L’erreur de Zemmour – car erreur il y a – a été de ne pas assortir cette surprenante déclaration de « respect » d’une explication ou d’un développement qui l’auraient remise en perspective. Il est parfaitement exact – c’est l’un des éléments, non le moindre ni le moins préoccupant, du problème – que la plupart des djihadistes ( une notable exception étant celle du dénommé Abdeslam, qui voulait bien tuer mais n’avait pas envie de mourir) sont de modernes volontaires de la mort, des kamikazes, et c’est particulièrement vrai de ceux qui, ayant grossi les forces et rejoint le territoire du prétendu Etat islamique, défient depuis deux ans les avions, les chars, les missiles et les offensives d’une coalition infiniment supérieure par l’armement et les effectifs mais moralement moins déterminée.
Pour autant, quel « respect » méritent les affidés d’une idéologie sectaire, régressive, mortifère, qui fait d’eux par destination des robots fanatiques, des tortionnaires, des assassins, des Barbares ? Il est vrai qu’ils font tête à l’ennemi avec la même énergie, avec la même farouche volonté que des bêtes féroces, mais comment « respecter » des êtres humains qui se sont retranchés de la communauté humaine et qui, s’ils sont effectivement prêts à sacrifier leur vie, font si bon marché de la vie des autres ? Courageux, et pourtant lâches, car s’il y a du courage à affronter la mort au combat, la lâcheté est innommable qui les porte à ne respecter ni la vie ni l’humanité ni l’innocence et à coucher sur le pavé ou à égorger indistinctement vieillards et jeunes gens, femmes et enfants ?

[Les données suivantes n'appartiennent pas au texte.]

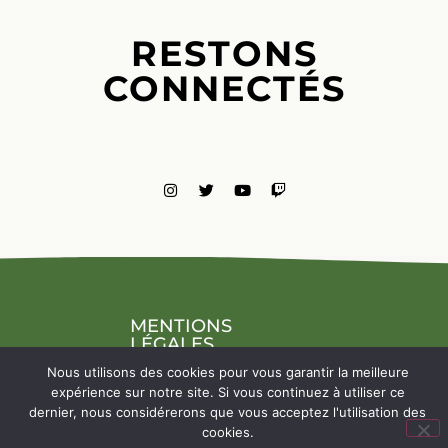
RESTONS
CONNECTÉS
MENTIONS
LÉGALES
NOUS
Nous utilisons des cookies pour vous garantir la meilleure
CONTACTE
expérience sur notre site. Si vous continuez à utiliser ce
dernier, nous considérerons que vous acceptez l'utilisation des
cookies.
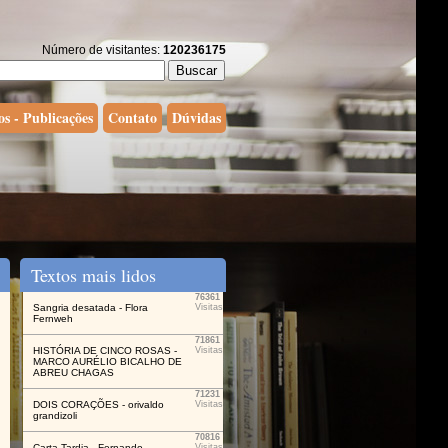
Número de visitantes:
120236175
os - Publicações
Contato
Dúvidas
Textos mais lidos
76361
Sangria desatada - Flora
Visitas
Fernweh
71861
HISTÓRIA DE CINCO ROSAS -
Visitas
MARCO AURÉLIO BICALHO DE
ABREU CHAGAS
71231
DOIS CORAÇÕES - orivaldo
Visitas
grandizoli
70816
Carta Tardia - Fernando
Visitas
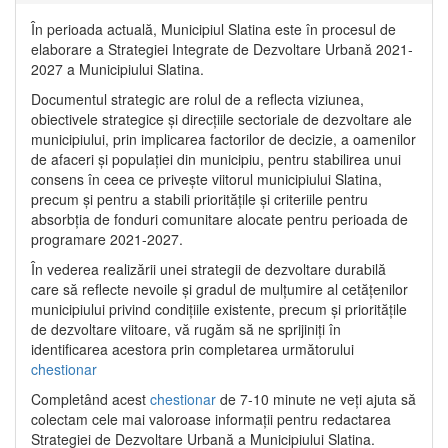
În perioada actuală, Municipiul Slatina este în procesul de
elaborare a Strategiei Integrate de Dezvoltare Urbană 2021‐
2027 a Municipiului Slatina.
Documentul strategic are rolul de a reflecta viziunea,
obiectivele strategice și direcțiile sectoriale de dezvoltare ale
municipiului, prin implicarea factorilor de decizie, a oamenilor
de afaceri și populației din municipiu, pentru stabilirea unui
consens în ceea ce privește viitorul municipiului Slatina,
precum și pentru a stabili prioritățile și criteriile pentru
absorbția de fonduri comunitare alocate pentru perioada de
programare 2021-2027.
În vederea realizării unei strategii de dezvoltare durabilă
care să reflecte nevoile și gradul de mulțumire al cetățenilor
municipiului privind condițiile existente, precum și prioritățile
de dezvoltare viitoare, vă rugăm să ne sprijiniți în
identificarea acestora prin completarea următorului
chestionar
Completând acest
chestionar
de 7-10 minute ne veți ajuta să
colectam cele mai valoroase informații pentru redactarea
Strategiei de Dezvoltare Urbană a Municipiului Slatina.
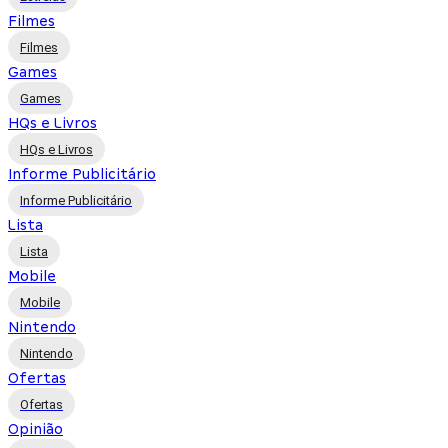
Filmes
Filmes
Games
Games
HQs e Livros
HQs e Livros
Informe Publicitário
Informe Publicitário
Lista
Lista
Mobile
Mobile
Nintendo
Nintendo
Ofertas
Ofertas
Opinião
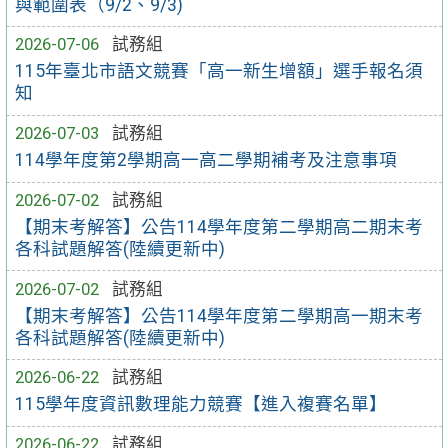
與範圍表（9/2、9/3)
2026-07-06
試務組
115年臺北市語文競賽「高一新生增額」選手報名須
知
2026-07-03
試務組
114學年度第2學期高一高二學期補考及注意事項
2026-07-02
試務組
【期末考解答】公告114學年度第二學期高二期末考
各科試題解答(陸續更新中)
2026-07-02
試務組
【期末考解答】公告114學年度第二學期高一期末考
各科試題解答(陸續更新中)
2026-06-22
試務組
115學年度資訊數理能力競賽【進入複賽名單】
2026-06-22
試務組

Zemmour a parlé en froid logicien, et pris de la hauteur, ou de la distance, alors que nous sommes encore au cœur de la mêlée, et que la passion l’emporte si facilement sur la raison et les pulsions sur l’objectivité. C’est la faille que tentent d’exploiter misérablement ceux qui l’attendaient à la faute. Nous ne nous joindrons pas à la meute, ni à la rédaction de RTL qui a saisi l’occasion inespérée de se désolidariser de l’une de ses vedettes, ni à la direction de la station qui s’est dite courageusement « consternée » des propos de son éditorialiste.

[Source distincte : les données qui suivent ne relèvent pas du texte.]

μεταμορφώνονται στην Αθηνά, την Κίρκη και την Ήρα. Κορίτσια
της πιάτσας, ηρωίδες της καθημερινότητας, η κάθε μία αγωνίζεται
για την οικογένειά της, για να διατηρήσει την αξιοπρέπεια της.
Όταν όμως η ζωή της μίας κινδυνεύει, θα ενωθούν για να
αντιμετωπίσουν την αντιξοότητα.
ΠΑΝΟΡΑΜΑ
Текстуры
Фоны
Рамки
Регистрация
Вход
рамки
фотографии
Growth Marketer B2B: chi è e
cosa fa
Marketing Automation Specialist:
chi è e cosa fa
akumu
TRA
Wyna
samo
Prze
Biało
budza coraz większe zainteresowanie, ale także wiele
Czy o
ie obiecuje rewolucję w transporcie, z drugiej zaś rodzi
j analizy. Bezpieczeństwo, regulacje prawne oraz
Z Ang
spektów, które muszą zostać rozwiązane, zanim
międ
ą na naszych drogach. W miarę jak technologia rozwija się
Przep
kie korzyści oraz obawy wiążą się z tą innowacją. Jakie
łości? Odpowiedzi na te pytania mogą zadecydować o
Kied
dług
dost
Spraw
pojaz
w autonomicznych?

François Mitterrand, le 8 mai 1995, devant le Bundestag médusé, avait fait sensation en rendant un hommage appuyé aux soldats allemands qui, si nombreux étaient allés au-devant de la mort. « Ils étaient courageux », avait-il affirmé. Mais il n’avait pas omis d’ajouter « pour une cause mauvaise. » Et puis, à deux jours de la fin de son second septennat, le président de la République d’alors n’avait plus rien à perdre.